Mais histórias do Chefe e dos seus Auxiliares
Histórias do senhor Kraus e a política. Uma visão sobre o poder e os que rodeiam o poder. Quase ficção.
Uma tarde na vida do Chefe (os economistas)
1 - Eles já estão ali, do lado de lá, a bater à porta do seu gabinete.
- Os Economistas!
- Os Economistas estão a avançar!! - gritavam os Auxiliares, ansiosos, do outro lado da porta.
E sim, os Economistas aí estavam.
2 - Que balbúrdia é esta, afinal, perguntou o Chefe? Eu estava desesperado, mas tranquilo. Que vêm agora vocês...?!
- Os economistas dizem que é preciso cortar ainda mais nas despesas! - disseram de uma vez os Auxiliares, com respiração ofegante.
- Quais despesas?
- As dos outros!
- Ah, as dos outros! - exclamou o Chefe, aliviado.
- Sim, Chefe, mas tal não nos deve descansar. Porque os economistas (e esta palavra era dita como se existisse um receio de a repetir em voz alta) - quando dizem que é urgente cortar as despesas dos outros não deixam de olhar para nós. E fixamente.
- Para nós?!, - exclamou o Chefe, indignado - Mas nós não somos os outros!
Subitamente todos se calaram, ao mesmo tempo, como se tivessem combinado.
O Chefe estava nervoso.
Endireitou a gravata e deu um ligeiro toque no cinto das calças.
O primeiro Auxiliar de imediato endireitou também a gravata e deu um ligeiro toque no cinto das calças.
O segundo Auxiliar, logo a seguir, endireitou a gravata e tentou dar um ligeiro toque no cinto das calças. Mas não conseguiu: esquecera-se do cinto.
Baixou os olhos envergonhado.
Mas o Chefe não via nem ouvia nada.
- Esta coisa dos Outros, murmurou... Esta coisa dos Outros sempre me fascinou...
- Sim, os Outros... - murmurou o Primeiro Auxiliar sem saber bem o que dizer.
- Os Outros são fascinantes! - exclamou de súbito o Segundo Auxiliar, como se acabasse de descobrir a resposta para uma qualquer questão concreta.
- Calma, senhor Auxilar - disse o Chefe que aos poucos recuperava o autodomínio - não exagere! Os Outros são necessários! Necessários! perceba bem esta palavra. Não são fascinantes, isso é outra coisa. Necessários, percebe, necessários!
Abriu, então, a janela e tentou acalmar-se gradualmente através da contagem do número de Necessários que passavam de um lado para o outro.

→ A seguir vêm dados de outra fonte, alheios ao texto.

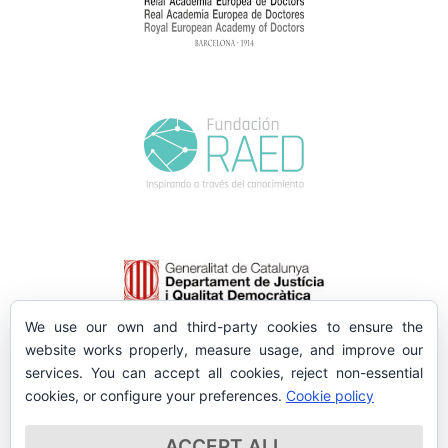
We use our own and third-party cookies to ensure the
website works properly, measure usage, and improve our
services. You can accept all cookies, reject non-essential
cookies, or configure your preferences.
Cookie policy
ACCEPT ALL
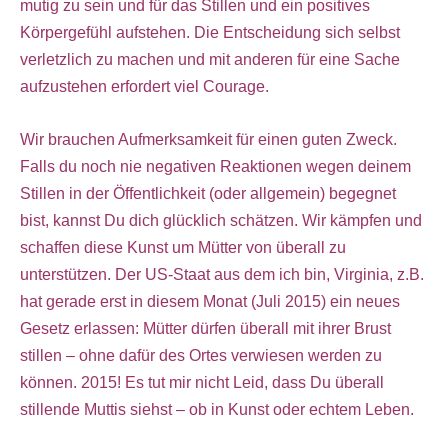
mutig zu sein und für das Stillen und ein positives
Körpergefühl aufstehen. Die Entscheidung sich selbst
verletzlich zu machen und mit anderen für eine Sache
aufzustehen erfordert viel Courage.
Wir brauchen Aufmerksamkeit für einen guten Zweck.
Falls du noch nie negativen Reaktionen wegen deinem
Stillen in der Öffentlichkeit (oder allgemein) begegnet
bist, kannst Du dich glücklich schätzen. Wir kämpfen und
schaffen diese Kunst um Mütter von überall zu
unterstützen. Der US-Staat aus dem ich bin, Virginia, z.B.
hat gerade erst in diesem Monat (Juli 2015) ein neues
Gesetz erlassen: Mütter dürfen überall mit ihrer Brust
stillen – ohne dafür des Ortes verwiesen werden zu
können. 2015! Es tut mir nicht Leid, dass Du überall
stillende Muttis siehst – ob in Kunst oder echtem Leben.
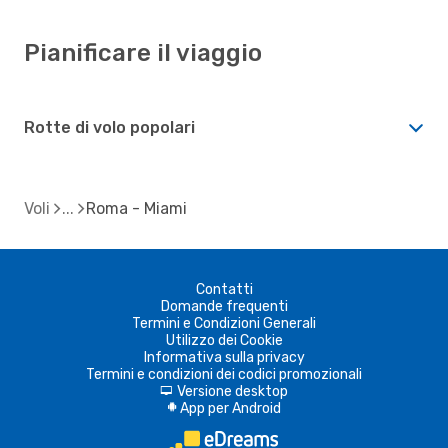
Pianificare il viaggio
Rotte di volo popolari
Voli
Roma - Miami
Contatti
Domande frequenti
Termini e Condizioni Generali
Utilizzo dei Cookie
Informativa sulla privacy
Termini e condizioni dei codici promozionali
Versione desktop
d
App per Android
A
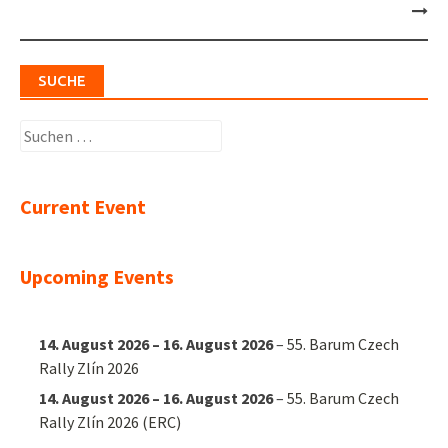
SUCHE
Suchen
nach:
Current Event
Upcoming Events
14. August 2026
–
16. August 2026
–
55. Barum Czech
Rally Zlín 2026
14. August 2026
–
16. August 2026
–
55. Barum Czech
Rally Zlín 2026 (ERC)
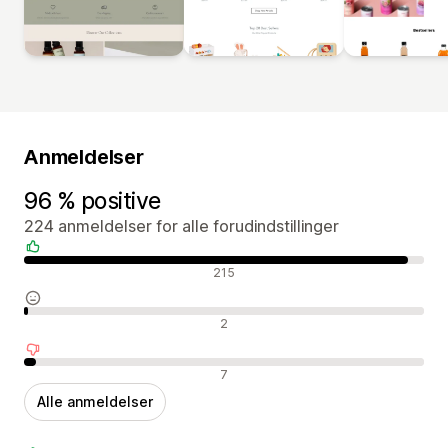
Anmeldelser
96 % positive
224 anmeldelser for alle forudindstillinger
Positive anmeldelser
215
Neutrale anmeldelser
2
Negative anmeldelser
7
Alle anmeldelser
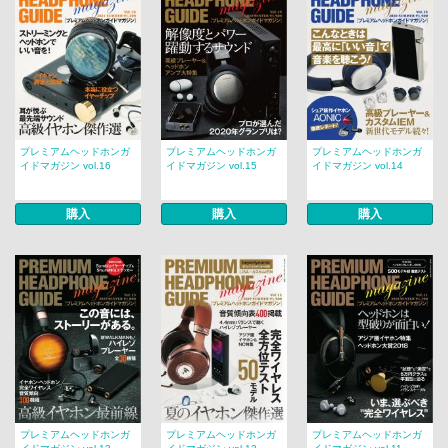
プレミアムヘッドホンガ
プレミアムヘッドホンガ
プレミアムヘッドホンガ
イドマガジン vol.16
イドマガジン vol.15
イドマガジン vol.14
購入
購入
購入
プレミアムヘッドホンガ
プレミアムヘッドホンガ
プレミアムヘッドホンガ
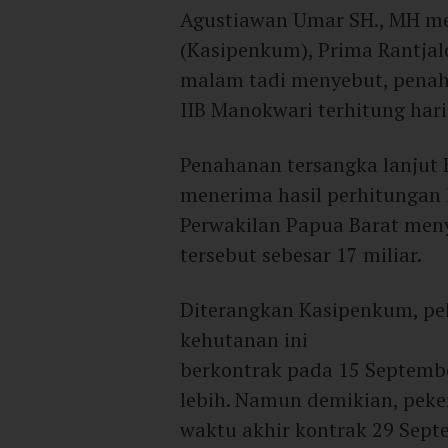
Agustiawan Umar SH., MH me
(Kasipenkum), Prima Rantjal
malam tadi menyebut, penaha
IIB Manokwari terhitung hari 
Penahanan tersangka lanjut 
menerima hasil perhitungan
Perwakilan Papua Barat men
tersebut sebesar 17 miliar.
Diterangkan Kasipenkum, p
kehutanan ini
berkontrak pada 15 Septembe
lebih. Namun demikian, peke
waktu akhir kontrak 29 Sept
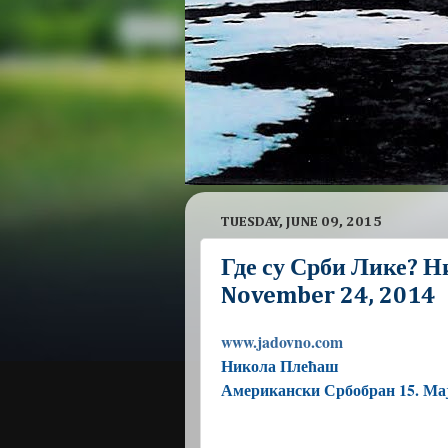
TUESDAY, JUNE 09, 2015
Где су Срби Лике? Н
November 24, 2014
www.jadovno.com
Никола
Плећаш
Американски Србобран 15. Мај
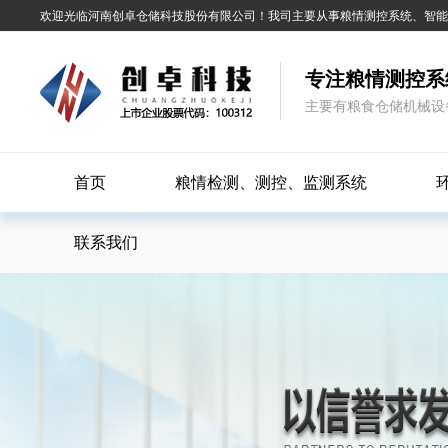
欢迎光临河南创卓仓储科技股份有限公司！我司主要从事粮情测控系统、智
专注粮情测控系
主要有粮食仓储机械设
首页
粮情检测、测控、监测系统
联系我们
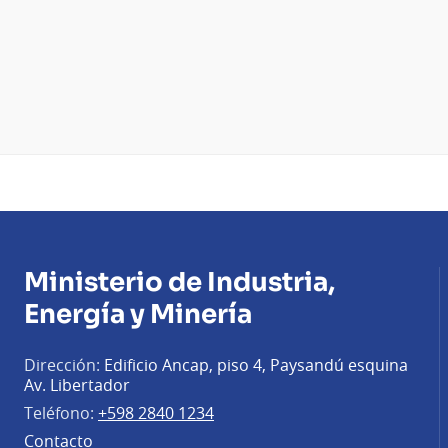
Ministerio de Industria,
Energía y Minería
Dirección:
Edificio Ancap, piso 4, Paysandú esquina
Av. Libertador
Teléfono:
+598 2840 1234
Contacto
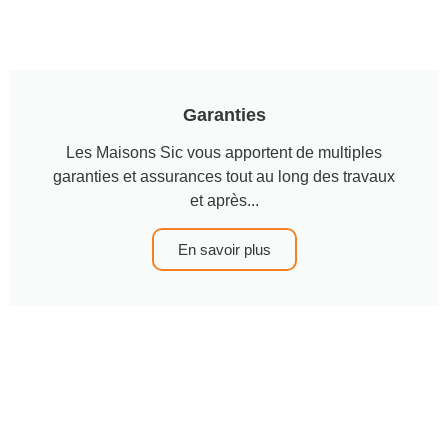
Garanties
Les Maisons Sic vous apportent de multiples
garanties et assurances tout au long des travaux
et après...
En savoir plus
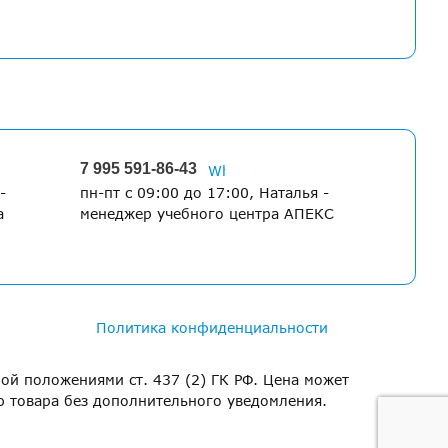
7 995 591-86-43
-
пн-пт с 09:00 до 17:00, Наталья -
а
менеджер учебного центра АПЕКС
Политика конфиденциальности
ой положениями ст. 437 (2) ГК РФ. Цена может
ю товара без дополнительного уведомления.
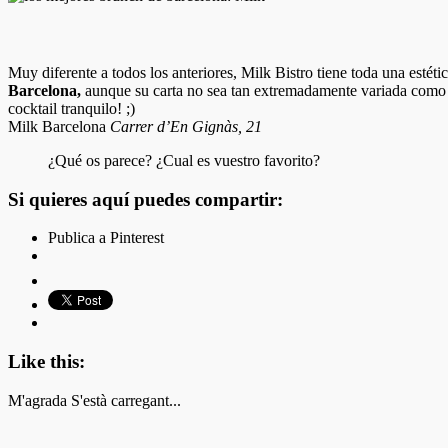
Muy diferente a todos los anteriores, Milk Bistro tiene toda una estéti
Barcelona,
aunque su carta no sea tan extremadamente variada como e
cocktail tranquilo! ;)
Milk Barcelona
Carrer d’En Gignàs, 21
¿Qué os parece? ¿Cual es vuestro favorito?
Si quieres aquí puedes compartir:
Publica a Pinterest
Like this:
M'agrada
S'està carregant...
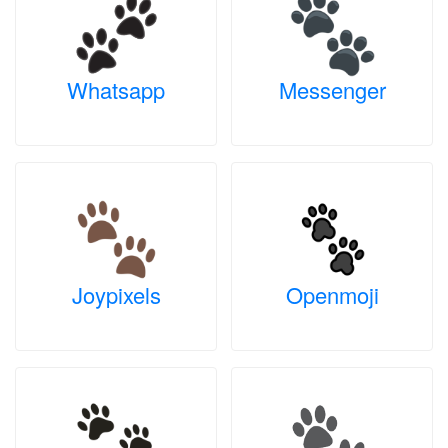
Whatsapp
Messenger
Joypixels
Openmoji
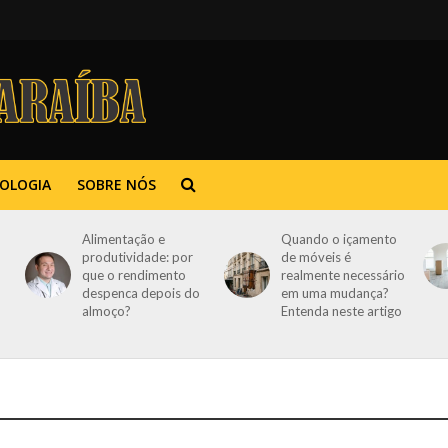
OLOGIA
SOBRE NÓS
Alimentação e
Quando o içamento
produtividade: por
de móveis é
que o rendimento
realmente necessário
despenca depois do
em uma mudança?
almoço?
Entenda neste artigo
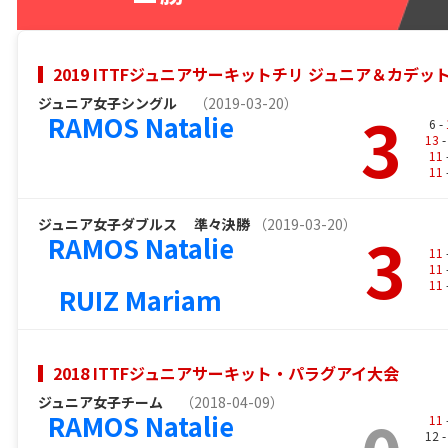
2019 ITTFジュニアサーキットチリ ジュニア＆カデッ
ジュニア女子シングル
（2019-03-20）
3
RAMOS Natalie
6 -
13
-
11
11
ジュニア女子ダブルス
準々決勝
（2019-03-20）
3
RAMOS Natalie
11
11
11
RUIZ Mariam
2018 ITTFジュニアサーキット・パラグアイ大会
ジュニア女子チーム
（2018-04-09）
RAMOS Natalie
11
12 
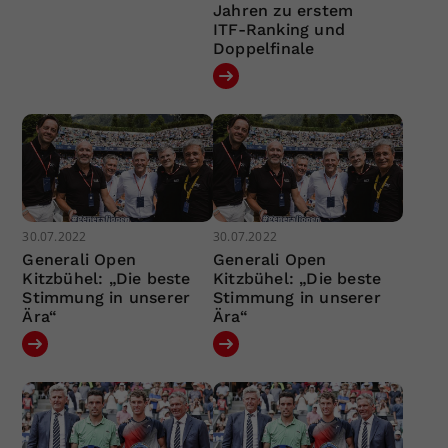
Jahren zu erstem
ITF-Ranking und
Doppelfinale
30.07.2022
30.07.2022
Generali Open
Generali Open
Kitzbühel: „Die beste
Kitzbühel: „Die beste
Stimmung in unserer
Stimmung in unserer
Ära“
Ära“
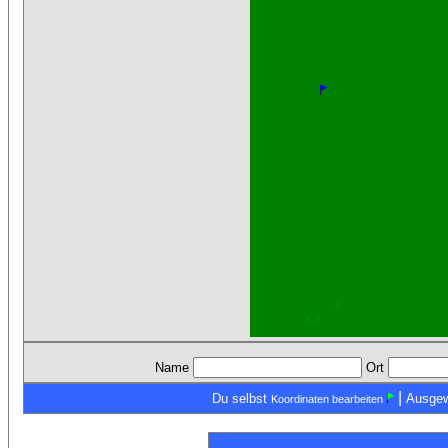
Name
Ort
|
Du selbst
Ausgew
Koordinaten bearbeiten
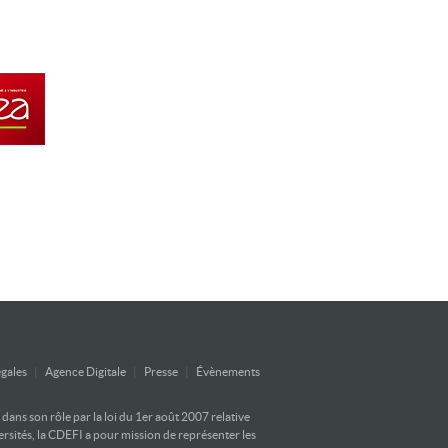
gales
|
Agence Digitale
|
Presse
|
Évènements
ans son rôle par la loi du 1er août 2007 relative
versités, la CDEFI a pour mission de représenter les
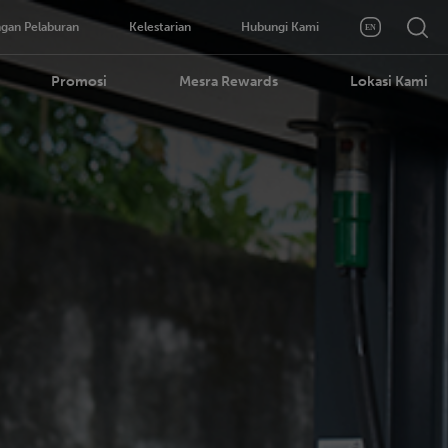
gan Pelaburan
Kelestarian
Hubungi Kami
Promosi
Mesra Rewards
Lokasi Kami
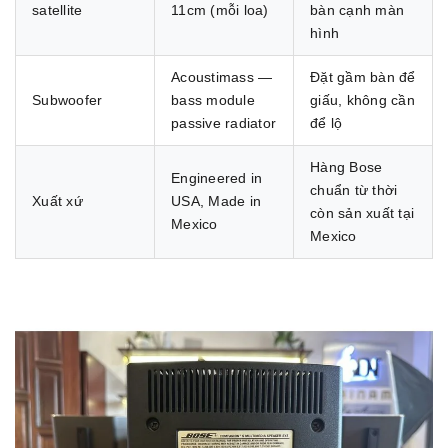
satellite
11cm (mỗi loa)
bàn cạnh màn
hình
Acoustimass —
Đặt gầm bàn để
Subwoofer
bass module
giấu, không cần
passive radiator
để lộ
Hàng Bose
Engineered in
chuẩn từ thời
Xuất xứ
USA, Made in
còn sản xuất tại
Mexico
Mexico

- Necessários! - repetiu alto, de costas para os Auxiliares -Necessários!
O Instinto
3 - O Chefe detestava geografia, economia, literatura, química, sociologia, engenharia, matemática, física, e ainda todas as ciências inventadas depois e antes de Cristo. O que ele apreciava era o instinto.
- O instinto, percebe!
O Auxiliar percebia que o Chefe queria que ele não percebesse. Por isso abanava a cabeça.
- Você não sabe o que é o instinto?
O Auxiliar abanou de novo a cabeça, ainda com mais força. Era dos bons.
O Chefe gostava de explicar - qualquer coisa, mesmo o inexplicável - e os Auxiliares gostavam do Chefe. Este não tinha muitas outras oportunidades. Investia, pois, em direcção aos Auxiliares como o touro, em certas cerimónias populares, investe contra os homens feridos e aleijados que ficam para trás.
- O instinto (disse o Chefe, completamente envolvido na dissertação) o instinto é algo que nasce aqui (e apontava para o estômago) - e sobe, sobe, sobe - (e lá acompanhava com gestos) - até chegar aqui! - (e a sua mão direita agarrava a própria garganta.) - Aqui, percebe!
- À garganta! - exclamou o Auxiliar, como se lhe tivessem acabado de revelar um segredo com dois milénios.
- Mais do que à garganta - especificou o Chefe (ele especificava muito bem) - o instinto sobe até ao meu vocabulário, e todo o meu vocabulário fica assim como que possuído por uma força invulgar.
- Uma força... - disse o Auxiliar - ... que uma inteligência normal não consegue perceber.
- Exactamente. Nem uma inteligência normal nem uma invulgar: a inteligência não é ferramenta capaz de entender os meus discursos. Eu falo, dirigindo-me para a população!
É a direcção ideal - murmurou, baixinho, o Auxiliar.